Prompt - Find where "Privacy policy" appears in the records below, then return that line and every later line exactly, stopping only at the last line.

Material to process -
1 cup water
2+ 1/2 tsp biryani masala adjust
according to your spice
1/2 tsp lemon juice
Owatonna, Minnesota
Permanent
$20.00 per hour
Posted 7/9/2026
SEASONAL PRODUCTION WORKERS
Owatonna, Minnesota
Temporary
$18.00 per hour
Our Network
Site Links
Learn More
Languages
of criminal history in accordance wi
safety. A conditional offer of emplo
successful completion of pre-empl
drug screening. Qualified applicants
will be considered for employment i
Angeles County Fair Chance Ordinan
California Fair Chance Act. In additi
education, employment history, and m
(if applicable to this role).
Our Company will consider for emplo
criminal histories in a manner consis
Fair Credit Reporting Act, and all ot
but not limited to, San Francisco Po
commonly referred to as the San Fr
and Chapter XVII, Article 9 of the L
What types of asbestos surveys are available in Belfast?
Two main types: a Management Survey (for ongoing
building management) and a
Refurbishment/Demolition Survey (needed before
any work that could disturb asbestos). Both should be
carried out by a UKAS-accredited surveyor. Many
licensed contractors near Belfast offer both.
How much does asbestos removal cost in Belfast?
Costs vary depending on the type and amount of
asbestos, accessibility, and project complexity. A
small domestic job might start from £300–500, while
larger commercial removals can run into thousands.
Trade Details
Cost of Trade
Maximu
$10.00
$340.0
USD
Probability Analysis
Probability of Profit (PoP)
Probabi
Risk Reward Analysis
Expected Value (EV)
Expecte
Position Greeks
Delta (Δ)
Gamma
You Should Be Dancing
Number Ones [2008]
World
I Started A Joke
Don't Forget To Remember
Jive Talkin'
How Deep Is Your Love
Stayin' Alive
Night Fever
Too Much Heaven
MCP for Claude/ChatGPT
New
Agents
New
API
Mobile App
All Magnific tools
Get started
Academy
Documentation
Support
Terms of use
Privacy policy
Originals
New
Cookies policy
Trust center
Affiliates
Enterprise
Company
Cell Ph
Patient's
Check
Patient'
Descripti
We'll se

Task response -
Privacy policy
Originals
New
Cookies policy
Trust center
Affiliates
Enterprise
Company
Cell Ph
Patient's
Check
Patient'
Descripti
We'll se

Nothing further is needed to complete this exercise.